Les petits agriculteurs représentent encore 2 milliards de personnes en Afrique et en Asie, dont la plupart souffrent de la faim ou d'une extrême pauvreté. « La taille moyenne de ces exploitations continue à diminuer dans la majeure partie de l'Asie et de l'Afrique », explique le chercheur. Dans ce contexte, une croissance fondée sur les petites exploitations, comme c'était le cas au moment de la révolution verte, est de moins en moins probable.

« Beaucoup de petites exploitations sont aujourd'hui trop petites pour fournir des revenus adéquats », estime Peter Hazell. Cela se traduit chez les familles de paysans par des orientations non-agricoles ou par un enfermement dans une activité agricole au sein de régions peu dynamiques.

Les exploitations agricoles en transition et celles tournées vers l'autosubsistance jouent un rôle « relativement mineur » dans la production de richesses susceptibles d'accélérer la croissance économique et de nourrir les zones urbaines, de plus en plus importantes.

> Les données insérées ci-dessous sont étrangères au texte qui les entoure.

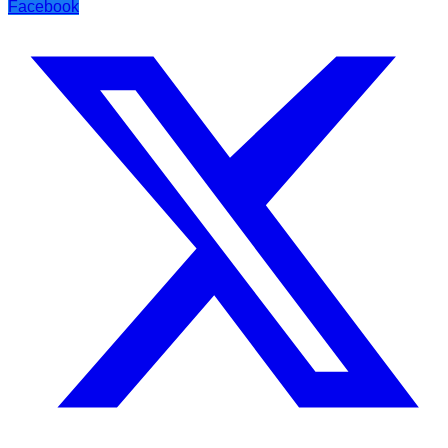
Facebook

Améliorer la productivité, mais pas seulement 

Selon l'économiste, les interventions visant à améliorer la productivité des petites fermes sont nécessaires pour améliorer la sécurité alimentaire de ces populations. Mais cela doit s'accompagner d'autres interventions qui réduisent plus directement la pauvreté et facilitent la transition vers des activités non-agricoles.

Parallèlement, certaines petites exploitations seront à même de se développer pour couvrir une partie des enjeux d'avenir en matière d'alimentation. Les gouvernements d'Asie et d'Afrique doivent donc affiner leurs définitions pour distinguer les exploitations capables de répondre aux défis de demain et celles qui doivent rentrer en transition.

Peter Hazell, docteur en agroéconomie, vit aujourd'hui à Santa Barbara, en Californie. Après avoir occupé différents postes à la Banque mondiale puis à l'Institut international de recherche sur les politiques alimentaires, il a été professeur dans des universités prestigieuses. Il apporte aujourd'hui une analyse contrastée en cette année 2014 dédiée à l'agriculture familiale.